ActorCritic

class maze.train.trainers.common.actor_critic.actor_critic_trainer.ActorCritic(algorithm_config: Union[maze.train.trainers.a2c.a2c_algorithm_config.A2CAlgorithmConfig, maze.train.trainers.ppo.ppo_algorithm_config.PPOAlgorithmConfig, maze.train.trainers.impala.impala_algorithm_config.ImpalaAlgorithmConfig], rollout_generator: Union[maze.core.rollout.rollout_generator.RolloutGenerator, maze.train.parallelization.distributed_actors.distributed_actors.DistributedActors], evaluator: Optional[maze.train.trainers.common.evaluators.rollout_evaluator.RolloutEvaluator], model: maze.core.agent.torch_actor_critic.TorchActorCritic, model_selection: Optional[maze.train.trainers.common.model_selection.best_model_selection.BestModelSelection])
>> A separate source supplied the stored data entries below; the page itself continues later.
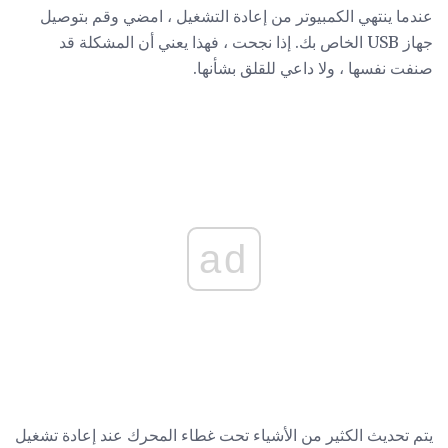
عندما ينتهي الكمبيوتر من إعادة التشغيل ، امضي وقم بتوصيل
جهاز USB الخاص بك. إذا نجحت ، فهذا يعني أن المشكلة قد
صنفت نفسها ، ولا داعي للقلق بشأنها.
ad
يتم تحديث الكثير من الأشياء تحت غطاء المحرك عند إعادة تشغيل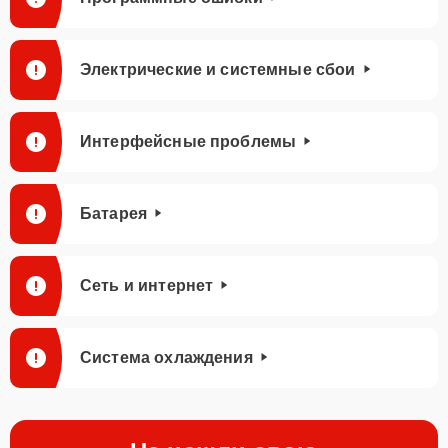
Электрические и системные сбои
Интерфейсные проблемы
Батарея
Сеть и интернет
Система охлаждения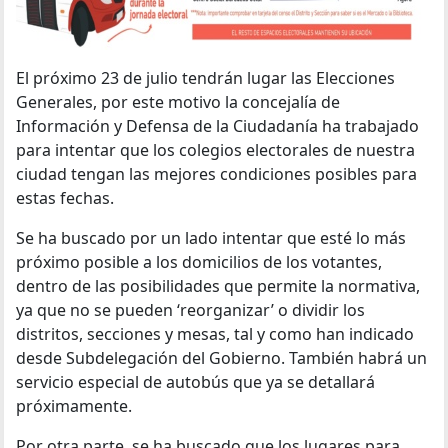
El próximo 23 de julio tendrán lugar las Elecciones
Generales, por este motivo la concejalía de
Información y Defensa de la Ciudadanía ha trabajado
para intentar que los colegios electorales de nuestra
ciudad tengan las mejores condiciones posibles para
estas fechas.
Se ha buscado por un lado intentar que esté lo más
próximo posible a los domicilios de los votantes,
dentro de las posibilidades que permite la normativa,
ya que no se pueden ‘reorganizar’ o dividir los
distritos, secciones y mesas, tal y como han indicado
desde Subdelegación del Gobierno. También habrá un
servicio especial de autobús que ya se detallará
próximamente.
Por otra parte, se ha buscado que los lugares para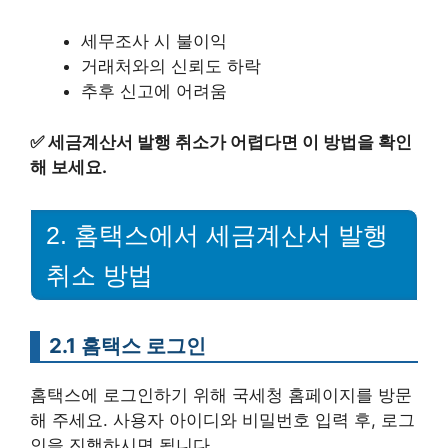
세무조사 시 불이익
거래처와의 신뢰도 하락
추후 신고에 어려움
✅
세금계산서 발행 취소가 어렵다면 이 방법을 확인
해 보세요.
2. 홈택스에서 세금계산서 발행
취소 방법
2.1 홈택스 로그인
홈택스에 로그인하기 위해 국세청 홈페이지를 방문
해 주세요. 사용자 아이디와 비밀번호 입력 후, 로그
인을 진행하시면 됩니다.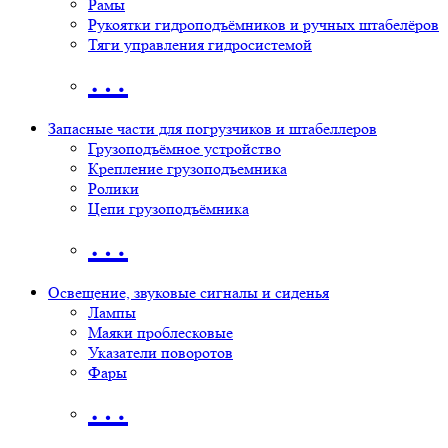
Рамы
Рукоятки гидроподъёмников и ручных штабелёров
Тяги управления гидросистемой
…
Запасные части для погрузчиков и штабеллеров
Грузоподъёмное устройство
Крепление грузоподъемника
Ролики
Цепи грузоподъёмника
…
Освещение, звуковые сигналы и сиденья
Лампы
Маяки проблесковые
Указатели поворотов
Фары
…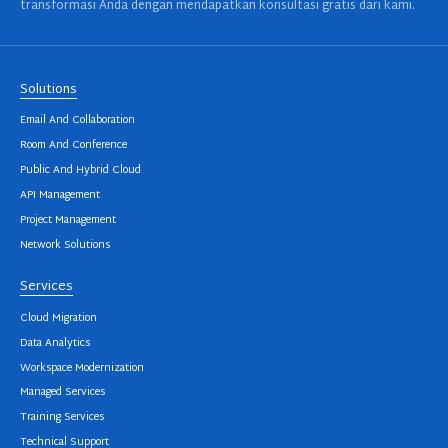
transformasi Anda dengan mendapatkan konsultasi gratis dari kami.
Solutions
Email And Collaboration
Room And Conference
Public And Hybrid Cloud
API Management
Project Management
Network Solutions
Services
Cloud Migration
Data Analytics
Workspace Modernization
Managed Services
Training Services
Technical Support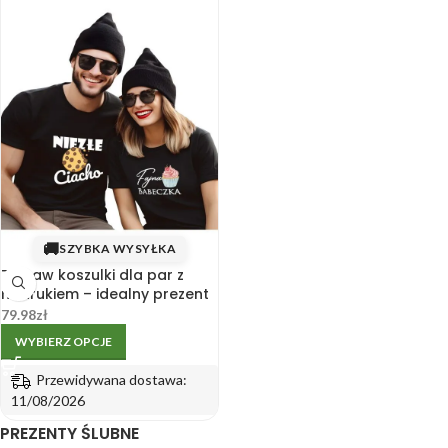
🚚
SZYBKA WYSYŁKA
Zestaw koszulki dla par z
nadrukiem – idealny prezent
dla zakochanych
79.98
zł
WYBIERZ OPCJE
Przewidywana dostawa:
11/08/2026
PREZENTY ŚLUBNE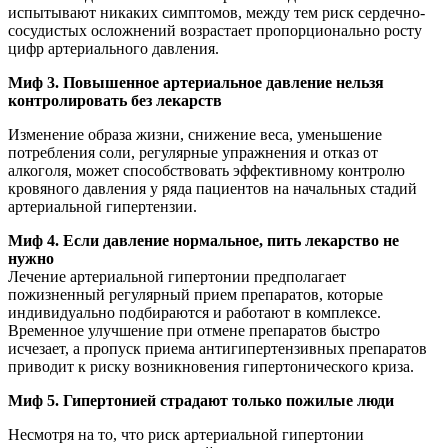
испытывают никаких симптомов, между тем риск сердечно-
сосудистых осложнений возрастает пропорционально росту
цифр артериального давления.
Миф 3. Повышенное артериальное давление нельзя
контролировать без лекарств
Изменение образа жизни, снижение веса, уменьшение
потребления соли, регулярные упражнения и отказ от
алкоголя, может способствовать эффективному контролю
кровяного давления у ряда пациентов на начальных стадий
артериальной гипертензии.
Миф 4. Если давление нормальное, пить лекарство не
нужно
Лечение артериальной гипертонии предполагает
пожизненный регулярный прием препаратов, которые
индивидуально подбираются и работают в комплексе.
Временное улучшение при отмене препаратов быстро
исчезает, а пропуск приема антигипертензивных препаратов
приводит к риску возникновения гипертонического криза.
Миф 5. Гипертонией страдают только пожилые люди
Несмотря на то, что риск артериальной гипертонии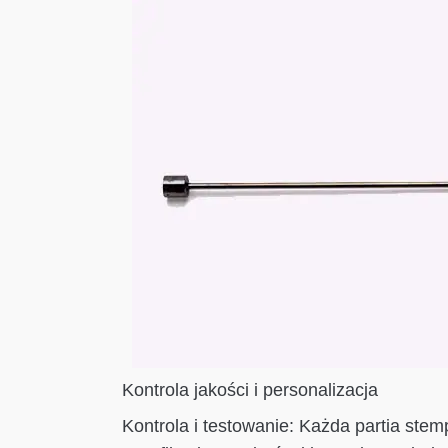
Kontrola jakości i personalizacja
Kontrola i testowanie: Każda partia stem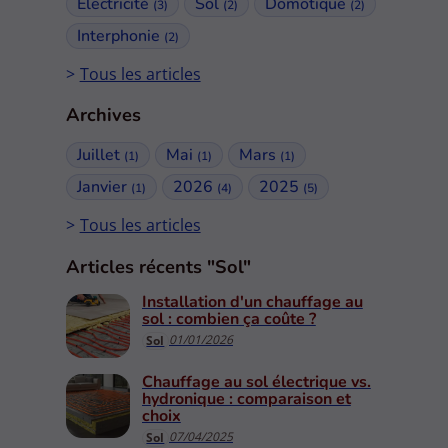
Électricité
Sol
Domotique
(3)
(2)
(2)
Interphonie
(2)
Tous les articles
Archives
Juillet
Mai
Mars
(1)
(1)
(1)
Janvier
2026
2025
(1)
(4)
(5)
Tous les articles
Articles récents "Sol"
Installation d'un chauffage au
sol : combien ça coûte ?
01/01/2026
Sol
Chauffage au sol électrique vs.
hydronique : comparaison et
choix
07/04/2025
Sol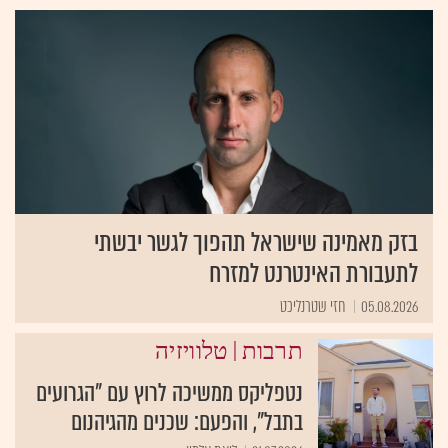
בזק מאמינה שישראל תהפוך לגשר יבשתי
לתעבורת האינטרנט למזרח
05.08.2026
חזי שטרנליכט
|
תרבות
טלוויזיה
נטפליקס ממשיכה לרוץ עם "הגרועים
בתבל", והפעם: שכנים מהגיהנום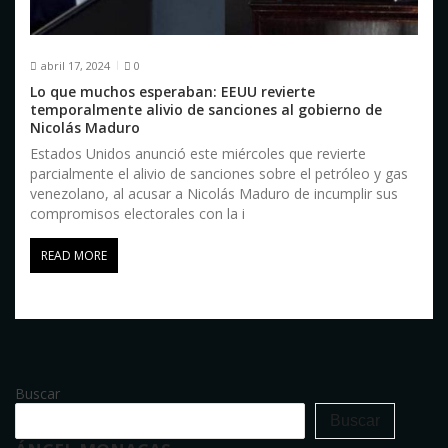
abril 17, 2024
0
Lo que muchos esperaban: EEUU revierte
temporalmente alivio de sanciones al gobierno de
Nicolás Maduro
Estados Unidos anunció este miércoles que revierte
parcialmente el alivio de sanciones sobre el petróleo y gas
venezolano, al acusar a Nicolás Maduro de incumplir sus
compromisos electorales con la i
READ MORE
Buscar
Buscar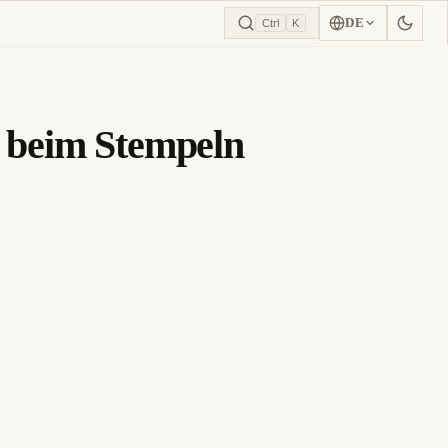
DE
Ctrl
K
r beim Stempeln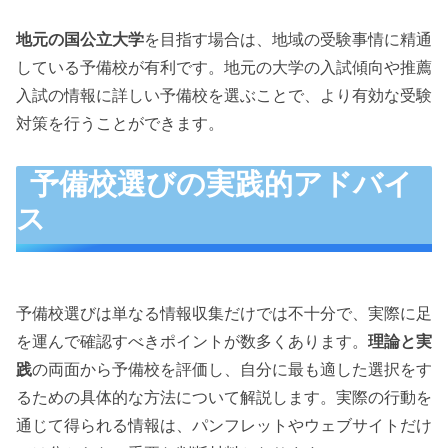
地元の国公立大学
を目指す場合は、地域の受験事情に精通
している予備校が有利です。地元の大学の入試傾向や推薦
入試の情報に詳しい予備校を選ぶことで、より有効な受験
対策を行うことができます。
予備校選びの実践的アドバイ
ス
予備校選びは単なる情報収集だけでは不十分で、実際に足
を運んで確認すべきポイントが数多くあります。
理論と実
践
の両面から予備校を評価し、自分に最も適した選択をす
るための具体的な方法について解説します。実際の行動を
通じて得られる情報は、パンフレットやウェブサイトだけ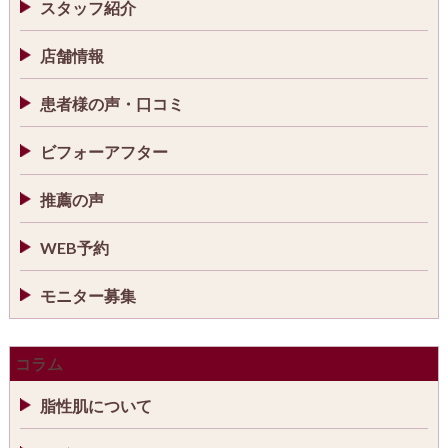
スタッフ紹介
店舗情報
患者様の声・口コミ
ビフォーアフター
推薦の声
WEB予約
モニター募集
コラム
脂性肌について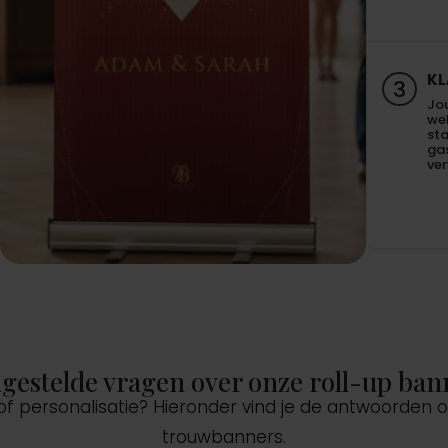
KL
3
Jo
we
sta
gas
ve
lgestelde vragen over onze roll-up ban
 of personalisatie? Hieronder vind je de antwoorden
trouwbanners.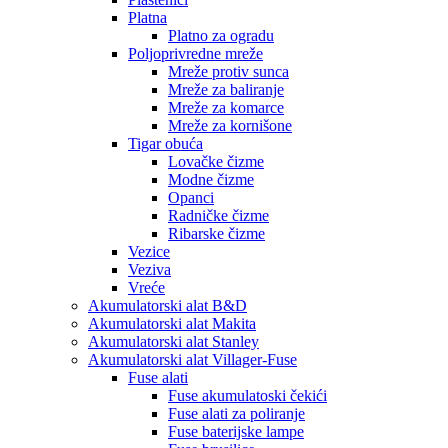
Platna
Platno za ogradu
Poljoprivredne mreže
Mreže protiv sunca
Mreže za baliranje
Mreže za komarce
Mreže za kornišone
Tigar obuća
Lovačke čizme
Modne čizme
Opanci
Radničke čizme
Ribarske čizme
Vezice
Veziva
Vreće
Akumulatorski alat B&D
Akumulatorski alat Makita
Akumulatorski alat Stanley
Akumulatorski alat Villager-Fuse
Fuse alati
Fuse akumulatoski čekići
Fuse alati za poliranje
Fuse baterijske lampe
Base class for actor critic trainers. Suitable for multi-step and multi-agent training.

Parameters
  • algorithm_config – Algorithm parameters.

  • rollout_generator – The rollout generator to use. This object encapsulates the env.

  • evaluator – The evaluator to use.

  • model – Structured torch actor critic model.

  • model_selection – Optional model selection class, receives model evaluation results.

evaluate()None

Perform evaluation on eval env.

load_state(file_path: Union[str, BinaryIO])None

(overrides Trainer)

implementation of Trainer

load_state_dict(state_dict: Dict)None

Set the model and optimizer state. :param state_dict: The state dict.

train(n_epochs: Optional[int] = None)None

(overrides Trainer)

Main train method of the actor critic trainer. This is used in order to do algorithm specific operations

around this method in the main train method which is called by the runner. (e.g. this is used when it comes to multiprocessing)

param n_epochs

Number of epochs to train.